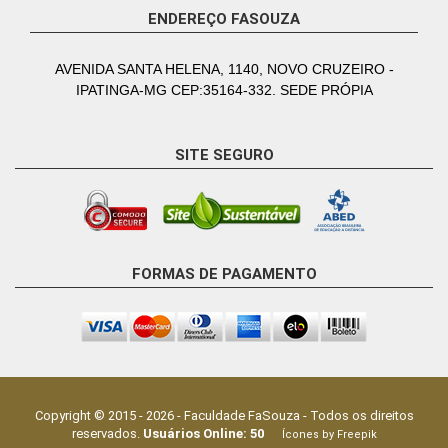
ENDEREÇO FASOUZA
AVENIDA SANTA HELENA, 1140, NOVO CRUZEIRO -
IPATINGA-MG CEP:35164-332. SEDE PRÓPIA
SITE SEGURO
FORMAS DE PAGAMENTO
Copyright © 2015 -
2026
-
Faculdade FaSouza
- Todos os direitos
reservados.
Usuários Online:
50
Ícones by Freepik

——————

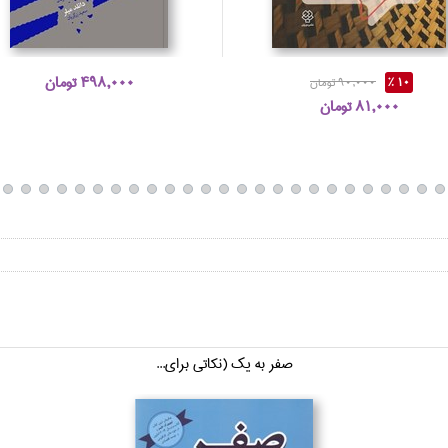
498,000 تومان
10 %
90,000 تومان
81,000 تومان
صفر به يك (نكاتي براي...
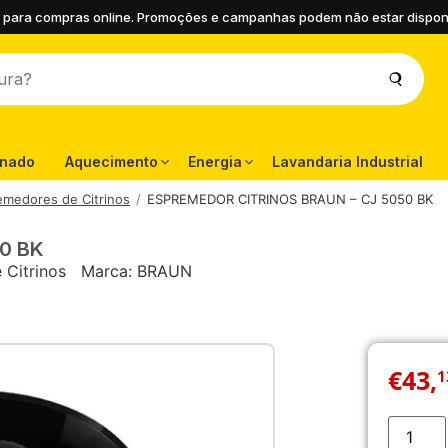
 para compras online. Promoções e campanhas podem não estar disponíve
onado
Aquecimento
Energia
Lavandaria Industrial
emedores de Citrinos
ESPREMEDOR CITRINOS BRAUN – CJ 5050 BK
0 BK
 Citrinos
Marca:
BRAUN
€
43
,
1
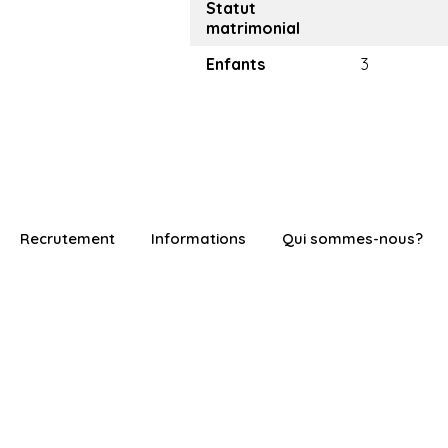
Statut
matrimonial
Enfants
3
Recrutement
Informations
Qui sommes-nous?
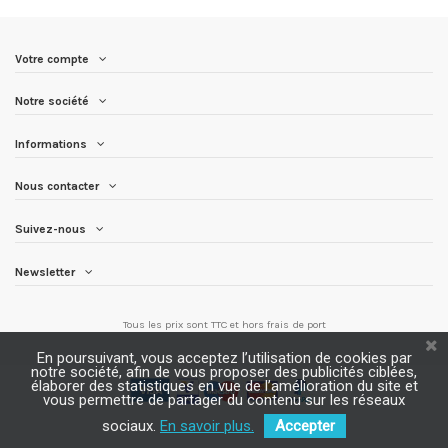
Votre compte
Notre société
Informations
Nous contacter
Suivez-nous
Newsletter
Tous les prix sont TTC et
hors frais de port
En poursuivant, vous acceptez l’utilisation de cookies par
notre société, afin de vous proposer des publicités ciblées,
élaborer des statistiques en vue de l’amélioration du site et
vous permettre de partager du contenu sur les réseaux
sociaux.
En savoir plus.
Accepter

——————

What to produce: Look through the records above for the string "BRAUN", then copy every line that has it.

Your response:
ESPREMEDOR CITRINOS BRAUN – CJ 5050 BK
BRAUN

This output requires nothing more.